Diversi membri della NATO sul fianco orientale del blocco, tra cui la Polonia e alcuni Stati baltici, hanno espresso interesse ad ospitare armi nucleari statunitensi e il DCA, secondo quanto riferito a FT da fonti a conoscenza della questione.
I membri europei della NATO rimangono fortemente dipendenti dagli Stati Uniti per capacità fondamentali, sebbene negli ultimi anni abbiano aumentato drasticamente i loro bilanci militari adducendo il motivo della minaccia russa.
Come riportato da Renovatio 21, due anni fa Vladimir Kulishov, il primo vicedirettore del Servizio di sicurezza federale russo (FSB), aveva dichiarato che Paesi della NATO si stavano preparando per possibili attacchi nucleari contro la Russia.

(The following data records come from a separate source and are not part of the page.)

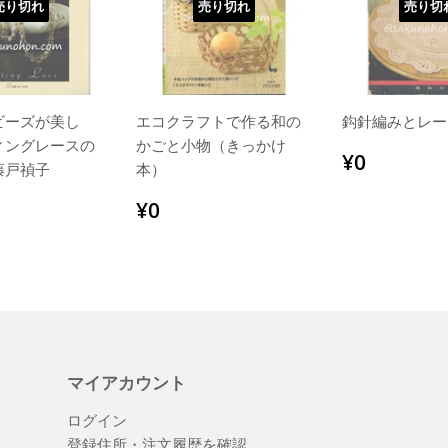
売り切れ
売り切れ
売り切
ビーズが美し
エコクラフトで作る和の
鈎針編みとレー
ィングレースの
かごと小物（きっかけ
通
¥0
¥0
藤戸禎子
本）
常
価
¥1,320
通
¥0
¥0
格
常
価
格
マイアカウント
ログイン
登録住所・注文履歴を確認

Come riportato da Renovatio 21, nello stesso periodo il senatore russo Dmitrij Rogozin, ex capo dell’agenzia spaziale russa Roscosmos, avevaaffermato che un attacco aveva preso di mira un sistema di allarme rapido nucleare russo nella regione meridionale di Krasnodar e che gli USA dovevano essere considerati direttamente responsabili di un attacco ucraino contro un elemento chiave dell’ombrello nucleare russo.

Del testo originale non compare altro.